Can I use a different type of pasta?
Absolutely. Penne, ziti, or even fettuccine will work well with this garlic butter sauce.
Is there a way to make it lighter?
Yes! You can reduce the butter and use a leaner cut of steak. Also, whole wheat pasta is a great alternative.
Can I add vegetables to this dish?
Of course. Sautéed mushrooms, spinach, or even sun-dried tomatoes make delicious additions.
How can I make it spicier?
Increase the crushed red pepper flakes or add a pinch of cayenne pepper to the garlic butter sauce.
What cheese can I use besides Parmesan?
Pecorino Romano or Asiago are excellent substitutes with similar bold flavor profiles.
Can I make this dish ahead of time?
You can prep the steak and cook the pasta ahead of time. Store them separately and combine with fresh garlic butter just before serving.
How do I prevent the steak from overcooking?
Sear it quickly on high heat and remove from the pan as soon as it’s browned. Let it rest while you prepare the sauce, and only toss it back in at the end.

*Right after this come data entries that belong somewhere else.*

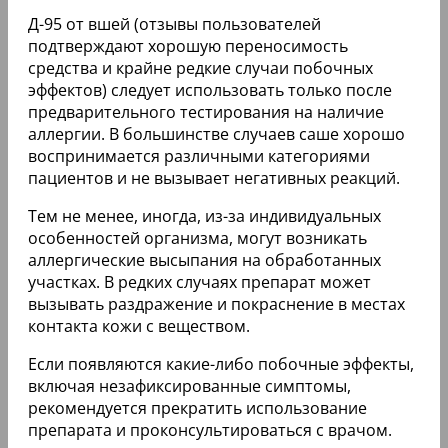
Д-95 от вшей (отзывы пользователей
подтверждают хорошую переносимость
средства и крайне редкие случаи побочных
эффектов) следует использовать только после
предварительного тестирования на наличие
аллергии. В большинстве случаев саше хорошо
воспринимается различными категориями
пациентов и не вызывает негативных реакций.
Тем не менее, иногда, из-за индивидуальных
особенностей организма, могут возникать
аллергические высыпания на обработанных
участках. В редких случаях препарат может
вызывать раздражение и покраснение в местах
контакта кожи с веществом.
Если появляются какие-либо побочные эффекты,
включая незафиксированные симптомы,
рекомендуется прекратить использование
препарата и проконсультироваться с врачом.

Garlic Butter Steak Parmesan Rigatoni
- Prep Time: 10 minutes
- Cook Time: 20 minutes
- Total Time: 30 minutes
- Yield: Serves 4
- Category: Dinner
Description
Juicy steak bites, buttery garlic, and nutty Parmesan cling to every piece of rigatoni in this flavor-packed, comforting pasta dish. Garlic Butter Steak Parmesan Rigatoni is perfect when you’re craving something hearty yet elegant — it’s the kind of easy recipe that feels fancy without the fuss.

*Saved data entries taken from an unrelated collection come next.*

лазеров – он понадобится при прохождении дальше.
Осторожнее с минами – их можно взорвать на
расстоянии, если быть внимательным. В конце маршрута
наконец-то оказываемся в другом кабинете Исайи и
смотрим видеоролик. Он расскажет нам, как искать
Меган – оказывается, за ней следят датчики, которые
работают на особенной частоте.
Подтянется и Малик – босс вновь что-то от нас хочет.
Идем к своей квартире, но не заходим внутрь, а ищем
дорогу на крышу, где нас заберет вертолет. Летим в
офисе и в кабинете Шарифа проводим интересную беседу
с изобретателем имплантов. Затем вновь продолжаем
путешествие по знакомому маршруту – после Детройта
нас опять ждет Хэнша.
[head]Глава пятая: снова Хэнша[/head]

If you’re hunting for quick dinner ideas, easy weeknight meals, or indulgent food ideas that feel like a treat, this dish checks every box. The garlic butter sauce alone is worth swooning over, and when paired with pasta and seared steak, it becomes an unforgettable dinner. Whether you need a new favorite for family dinners or something impressive for guests, this recipe delivers.
Ingredients
12 oz rigatoni pasta
1 lb sirloin steak, cut into bite-sized cubes
3 tbsp unsalted butter
4 cloves garlic, minced
1/2 tsp crushed red pepper flakes (optional)
1/2 cup grated Parmesan cheese (plus more for topping)
2 tbsp chopped fresh parsley
Salt and black pepper, to taste
1 tbsp olive oil (for searing steak)
Instructions
- Bring a large pot of salted water to a boil. Cook rigatoni until al dente. Reserve 1/2 cup pasta water, then drain.
- While pasta cooks, heat olive oil in a skillet over medium-high. Pat steak dry, season with salt and pepper, then sear for 2–3 minutes per side. Remove from pan.
- Lower heat to medium. Add butter to the same skillet. Once melted, stir in garlic and red pepper flakes. Cook for about 1 minute.
- Return pasta to the skillet. Add reserved pasta water and toss to coat. Add steak and Parmesan, stir gently until combined.
- Garnish with chopped parsley and extra Parmesan. Serve hot.